EXERCISE DETAILS = From the data underneath, reproduce exactly the stretch that begins at the line with "sobre desarrollo sostenible" and ends after the line with "Конкретно време испоруке зависи од количине".

◆ ◆ ◆ ◆

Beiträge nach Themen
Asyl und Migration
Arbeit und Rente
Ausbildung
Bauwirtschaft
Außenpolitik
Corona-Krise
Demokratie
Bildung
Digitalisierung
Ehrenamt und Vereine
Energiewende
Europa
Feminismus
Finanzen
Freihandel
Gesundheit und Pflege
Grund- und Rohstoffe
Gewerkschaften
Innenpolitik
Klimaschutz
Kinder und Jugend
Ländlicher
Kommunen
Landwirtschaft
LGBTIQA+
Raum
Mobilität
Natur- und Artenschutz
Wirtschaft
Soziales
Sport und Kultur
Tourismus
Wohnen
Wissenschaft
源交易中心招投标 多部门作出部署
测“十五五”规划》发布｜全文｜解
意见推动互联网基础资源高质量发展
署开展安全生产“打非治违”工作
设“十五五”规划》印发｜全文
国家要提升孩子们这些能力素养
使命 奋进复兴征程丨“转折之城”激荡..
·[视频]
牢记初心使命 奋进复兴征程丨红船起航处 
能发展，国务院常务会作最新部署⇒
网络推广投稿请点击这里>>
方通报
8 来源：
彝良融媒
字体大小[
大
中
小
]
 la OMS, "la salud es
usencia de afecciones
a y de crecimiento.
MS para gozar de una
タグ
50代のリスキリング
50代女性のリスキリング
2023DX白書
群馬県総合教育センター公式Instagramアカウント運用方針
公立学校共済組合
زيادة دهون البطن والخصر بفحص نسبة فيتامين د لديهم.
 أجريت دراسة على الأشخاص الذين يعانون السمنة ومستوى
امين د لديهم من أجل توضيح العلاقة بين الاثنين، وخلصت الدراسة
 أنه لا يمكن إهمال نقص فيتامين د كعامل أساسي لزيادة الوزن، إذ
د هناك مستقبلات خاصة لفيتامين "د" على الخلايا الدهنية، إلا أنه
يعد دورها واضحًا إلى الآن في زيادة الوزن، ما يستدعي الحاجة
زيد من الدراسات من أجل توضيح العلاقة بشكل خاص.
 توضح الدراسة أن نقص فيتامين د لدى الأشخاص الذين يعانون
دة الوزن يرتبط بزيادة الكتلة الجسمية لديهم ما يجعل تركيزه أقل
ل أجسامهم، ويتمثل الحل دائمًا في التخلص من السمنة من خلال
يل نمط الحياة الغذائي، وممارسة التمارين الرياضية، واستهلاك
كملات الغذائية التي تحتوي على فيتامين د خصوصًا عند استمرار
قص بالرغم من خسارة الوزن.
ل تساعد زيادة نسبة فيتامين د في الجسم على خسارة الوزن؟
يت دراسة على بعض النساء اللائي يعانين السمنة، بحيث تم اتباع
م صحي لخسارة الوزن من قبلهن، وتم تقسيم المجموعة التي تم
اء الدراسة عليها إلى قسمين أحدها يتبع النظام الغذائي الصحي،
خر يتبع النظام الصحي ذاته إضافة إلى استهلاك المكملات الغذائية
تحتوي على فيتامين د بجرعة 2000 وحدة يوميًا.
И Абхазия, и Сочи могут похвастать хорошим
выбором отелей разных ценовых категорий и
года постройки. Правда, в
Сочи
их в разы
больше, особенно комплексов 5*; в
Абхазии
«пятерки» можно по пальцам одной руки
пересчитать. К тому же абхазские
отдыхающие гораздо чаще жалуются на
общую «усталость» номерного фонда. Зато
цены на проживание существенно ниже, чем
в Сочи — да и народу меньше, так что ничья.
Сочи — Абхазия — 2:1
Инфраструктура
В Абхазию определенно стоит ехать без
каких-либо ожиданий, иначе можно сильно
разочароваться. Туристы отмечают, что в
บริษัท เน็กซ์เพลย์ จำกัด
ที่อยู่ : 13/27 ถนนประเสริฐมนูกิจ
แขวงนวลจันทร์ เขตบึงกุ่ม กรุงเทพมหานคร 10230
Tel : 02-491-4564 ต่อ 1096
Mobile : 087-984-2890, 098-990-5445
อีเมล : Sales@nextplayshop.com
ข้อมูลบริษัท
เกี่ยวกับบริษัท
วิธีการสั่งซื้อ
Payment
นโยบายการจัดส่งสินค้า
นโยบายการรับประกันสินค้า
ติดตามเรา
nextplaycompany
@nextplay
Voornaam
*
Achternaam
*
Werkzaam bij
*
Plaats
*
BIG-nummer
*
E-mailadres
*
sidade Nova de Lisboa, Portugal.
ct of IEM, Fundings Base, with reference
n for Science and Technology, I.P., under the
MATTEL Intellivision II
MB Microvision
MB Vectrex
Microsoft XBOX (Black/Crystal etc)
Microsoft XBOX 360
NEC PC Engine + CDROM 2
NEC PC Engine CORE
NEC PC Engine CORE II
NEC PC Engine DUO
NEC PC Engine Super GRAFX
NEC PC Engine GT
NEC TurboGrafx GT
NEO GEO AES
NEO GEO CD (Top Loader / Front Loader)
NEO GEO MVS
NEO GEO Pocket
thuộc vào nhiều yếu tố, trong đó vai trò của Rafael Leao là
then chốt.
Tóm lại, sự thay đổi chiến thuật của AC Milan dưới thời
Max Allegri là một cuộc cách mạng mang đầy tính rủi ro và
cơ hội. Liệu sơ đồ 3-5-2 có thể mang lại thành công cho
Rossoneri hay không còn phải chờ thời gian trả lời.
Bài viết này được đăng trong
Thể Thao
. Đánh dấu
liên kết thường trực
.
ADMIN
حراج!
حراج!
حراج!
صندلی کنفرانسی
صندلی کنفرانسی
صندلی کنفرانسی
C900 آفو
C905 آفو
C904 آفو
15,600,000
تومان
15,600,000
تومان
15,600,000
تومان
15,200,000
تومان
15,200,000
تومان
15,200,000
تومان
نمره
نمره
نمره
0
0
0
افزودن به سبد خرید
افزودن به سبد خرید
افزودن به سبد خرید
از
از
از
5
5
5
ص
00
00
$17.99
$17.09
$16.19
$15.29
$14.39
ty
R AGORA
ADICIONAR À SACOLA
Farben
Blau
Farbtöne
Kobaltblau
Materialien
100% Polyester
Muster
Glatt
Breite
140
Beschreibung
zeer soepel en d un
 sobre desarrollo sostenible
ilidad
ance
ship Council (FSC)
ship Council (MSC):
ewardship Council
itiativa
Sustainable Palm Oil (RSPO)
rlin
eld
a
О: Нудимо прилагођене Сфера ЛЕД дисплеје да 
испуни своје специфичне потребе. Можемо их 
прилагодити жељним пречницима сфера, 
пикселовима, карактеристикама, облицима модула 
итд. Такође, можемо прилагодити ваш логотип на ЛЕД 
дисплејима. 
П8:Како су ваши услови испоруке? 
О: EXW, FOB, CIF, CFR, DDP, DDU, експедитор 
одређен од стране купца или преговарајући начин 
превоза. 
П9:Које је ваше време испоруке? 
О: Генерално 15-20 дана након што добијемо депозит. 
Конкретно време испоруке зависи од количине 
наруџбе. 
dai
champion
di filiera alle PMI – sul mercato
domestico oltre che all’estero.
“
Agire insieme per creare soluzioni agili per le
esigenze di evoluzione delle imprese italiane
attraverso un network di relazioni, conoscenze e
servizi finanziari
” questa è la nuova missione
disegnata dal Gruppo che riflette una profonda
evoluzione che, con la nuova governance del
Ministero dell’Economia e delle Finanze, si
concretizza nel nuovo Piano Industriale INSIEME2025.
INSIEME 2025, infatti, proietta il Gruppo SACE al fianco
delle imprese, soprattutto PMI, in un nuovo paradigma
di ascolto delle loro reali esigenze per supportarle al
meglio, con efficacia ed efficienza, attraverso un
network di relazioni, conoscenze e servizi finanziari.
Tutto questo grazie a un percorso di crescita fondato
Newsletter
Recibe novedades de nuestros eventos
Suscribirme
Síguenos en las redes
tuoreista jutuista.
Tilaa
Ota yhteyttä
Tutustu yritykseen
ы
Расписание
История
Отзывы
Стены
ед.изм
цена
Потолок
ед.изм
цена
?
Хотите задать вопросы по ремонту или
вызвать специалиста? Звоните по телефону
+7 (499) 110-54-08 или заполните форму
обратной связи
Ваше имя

◆ ◆ ◆ ◆

RESULT FOR THIS EXERCISE =
 sobre desarrollo sostenible
ilidad
ance
ship Council (FSC)
ship Council (MSC):
ewardship Council
itiativa
Sustainable Palm Oil (RSPO)
rlin
eld
a
О: Нудимо прилагођене Сфера ЛЕД дисплеје да 
испуни своје специфичне потребе. Можемо их 
прилагодити жељним пречницима сфера, 
пикселовима, карактеристикама, облицима модула 
итд. Такође, можемо прилагодити ваш логотип на ЛЕД 
дисплејима. 
П8:Како су ваши услови испоруке? 
О: EXW, FOB, CIF, CFR, DDP, DDU, експедитор 
одређен од стране купца или преговарајући начин 
превоза. 
П9:Које је ваше време испоруке? 
О: Генерално 15-20 дана након што добијемо депозит. 
Конкретно време испоруке зависи од количине 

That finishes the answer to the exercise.